Downhill running results in high impact for your muscles and joints. The impact on your joints and muscles increases by more than 50 percent when you run downhill. This impact is typically absorbed primarily by your quads, as well as the joints and tendons in your legs. Running hills can also be mentally taxing. Running coaches recommend that runners break the hill into mental pieces or pretend they are grabbing a rope as they propel themselves up the hill. Overcoming the mental challenge of hills can be beneficial come race day.

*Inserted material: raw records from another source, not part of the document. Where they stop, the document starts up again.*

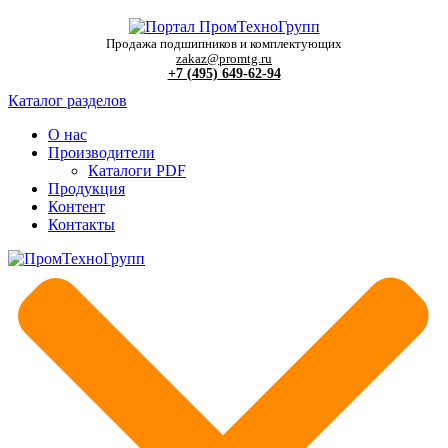
Продажа подшипников и комплектующих
zakaz@promtg.ru
+7 (495) 649-62-94
Каталог разделов
О нас
Производители
Каталоги PDF
Продукция
Контент
Контакты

Benefits of Running Stairs

A 2005 study published in the "British Journal of Sports Medicine" demonstrated the benefits of stair exercise. Just by walking stairs, participants were able to improve their V02 max, or the measurement of their aerobic fitness, by 17 percent. Running stairs amplifies this increase while allowing runners to use their muscles in a running-specific motion, which can help to increase strength, power and overall endurance. For those who live in regions that aren't hilly, stairs offer a suitable substitute.


Cons of Running Stairs

Because of the strenuous nature of running stairs, runners forget that they need to increase the number of repetitions or sets. The body adapts to stressors over time. Instead, progressing your stair workouts while focusing on proper form will provide long-term training benefits. Running stairs is also weather dependent. Wet weather conditions cause stairs to be slippery and create a dangerous running environment. It's best to skip stair running on a wet day rather than increase your chances of slipping and injuring yourself.